PIEDMONT — City residents could soon see higher garbage collection bills, city leaders discussed on Tuesday.
Mayor Bill Baker said EC Waste, the company that collects garbage for Piedmont, plans to raise its rates March 1 and that the city would likely need to pass that cost on to residents.
The Piedmont City Council took no action during its meeting Tuesday, but agreed to consider at its next meeting possible rate increases for residents.
The company plans to raise its city rate to $27.84 per ton, about $2.60 higher than what it currently charges. The company collects an average of 30 tons of garbage a week in Piedmont.
Residents are currently charged $16 a month for garbage pickup.
Baker said that, with the city’s tight budget this year, absorbing the rate jump seems unlikely.
“The city has already been absorbing a lot of the expenses … we can’t absorb all the expenses that come along,” Baker said. “The feeling is we’re going to have to increase something.”
During its work session before the meeting, the council heard Joan Young, interim president of the Fayette County Development Authority in Georgia, speak on ways the city could encourage economic development. Invited by Councilman Greg South, Young said she’d be willing to volunteer some of her time to help the city plan how to attract new business.
Young gave a few recommendations on how the council could help the city, from creating tax incentive packages to help small businesses open, to promoting recreational tourism.
“Your biggest asset is your quality of life,” Young said, referring to outdoor recreation in Piedmont such as is offered by the Chief Ladiga Trail. “There are people from Atlanta who would love to come out here and ride a bike.”
Young also recommended the city hire a part-time economic development consultant or reach out to experts at institutions such as Jacksonville State University to help promote Piedmont and attract business.
“I think it all starts with tourism … you get that and then that brings in small business,” Young said. “Once you have that, then you can start recruiting larger business.”
The council agreed to contact JSU and meet later to discuss economic development options.

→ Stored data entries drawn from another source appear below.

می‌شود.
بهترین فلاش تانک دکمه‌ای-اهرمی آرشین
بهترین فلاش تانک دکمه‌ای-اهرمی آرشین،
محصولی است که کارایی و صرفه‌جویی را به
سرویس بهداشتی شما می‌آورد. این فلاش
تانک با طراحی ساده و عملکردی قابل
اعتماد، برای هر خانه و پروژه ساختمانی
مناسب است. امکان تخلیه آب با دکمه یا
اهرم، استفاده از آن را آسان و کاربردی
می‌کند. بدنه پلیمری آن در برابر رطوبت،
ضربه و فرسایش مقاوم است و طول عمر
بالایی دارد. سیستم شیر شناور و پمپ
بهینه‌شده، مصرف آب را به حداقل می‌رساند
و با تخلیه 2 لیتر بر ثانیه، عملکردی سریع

Also during the meeting, council members talked with Piedmont police Chief Freddie Norton on what they could do to help prevent a possible school shooting in the city. The talk was sparked by the school shooting in Florida last week that ended in the deaths of 17 people.
Councilman Matt Rogers suggested the council hire a resource officer or two for the school system.

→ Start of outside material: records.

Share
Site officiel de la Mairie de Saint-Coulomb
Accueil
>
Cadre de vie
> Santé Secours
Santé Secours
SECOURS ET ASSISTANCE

“I know we’re all thinking that a shooting is never going to happen here, but they were probably thinking the same thing three weeks ago,” Rogers said, referring to the Florida school.
Norton said he’d been in talks with the school system in recent weeks about active shooter preparedness and had another meeting in the near future. Norton said he’d talk with school officials about how they might want to partner with the city to better protect students.